» Task goal
Go through the material below, noting each line where the string "uploads" appears, and give only the total.

» Material provided
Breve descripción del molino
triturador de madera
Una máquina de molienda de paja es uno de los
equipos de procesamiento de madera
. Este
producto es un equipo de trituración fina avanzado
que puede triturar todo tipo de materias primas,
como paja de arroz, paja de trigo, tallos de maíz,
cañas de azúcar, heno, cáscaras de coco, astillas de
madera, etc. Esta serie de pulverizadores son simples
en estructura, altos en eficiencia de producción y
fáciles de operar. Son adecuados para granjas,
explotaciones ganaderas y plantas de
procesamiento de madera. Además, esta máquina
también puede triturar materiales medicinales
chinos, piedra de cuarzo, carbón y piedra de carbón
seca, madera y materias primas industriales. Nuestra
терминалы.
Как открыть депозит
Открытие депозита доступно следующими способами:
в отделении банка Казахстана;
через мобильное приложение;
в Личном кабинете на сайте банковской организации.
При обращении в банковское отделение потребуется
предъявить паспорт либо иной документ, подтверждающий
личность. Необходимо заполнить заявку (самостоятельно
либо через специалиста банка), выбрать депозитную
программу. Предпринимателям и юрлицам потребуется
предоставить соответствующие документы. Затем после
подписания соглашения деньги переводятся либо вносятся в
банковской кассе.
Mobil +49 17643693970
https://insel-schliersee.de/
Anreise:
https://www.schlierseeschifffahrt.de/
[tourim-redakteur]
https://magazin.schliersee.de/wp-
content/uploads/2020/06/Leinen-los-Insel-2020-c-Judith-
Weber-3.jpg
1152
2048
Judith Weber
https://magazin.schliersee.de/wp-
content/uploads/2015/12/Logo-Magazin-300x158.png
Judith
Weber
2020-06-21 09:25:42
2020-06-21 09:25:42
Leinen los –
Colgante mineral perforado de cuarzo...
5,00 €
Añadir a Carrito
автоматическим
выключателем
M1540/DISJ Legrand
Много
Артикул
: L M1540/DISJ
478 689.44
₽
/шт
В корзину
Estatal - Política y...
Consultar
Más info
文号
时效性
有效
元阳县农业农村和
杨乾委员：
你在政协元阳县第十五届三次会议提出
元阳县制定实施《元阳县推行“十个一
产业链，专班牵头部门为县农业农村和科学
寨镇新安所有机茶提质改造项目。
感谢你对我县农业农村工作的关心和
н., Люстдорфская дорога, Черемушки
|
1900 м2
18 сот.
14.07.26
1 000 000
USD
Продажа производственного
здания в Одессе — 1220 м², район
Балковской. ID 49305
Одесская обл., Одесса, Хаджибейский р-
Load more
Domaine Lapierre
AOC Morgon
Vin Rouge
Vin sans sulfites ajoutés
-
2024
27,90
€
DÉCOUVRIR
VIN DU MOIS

» Exercise output
2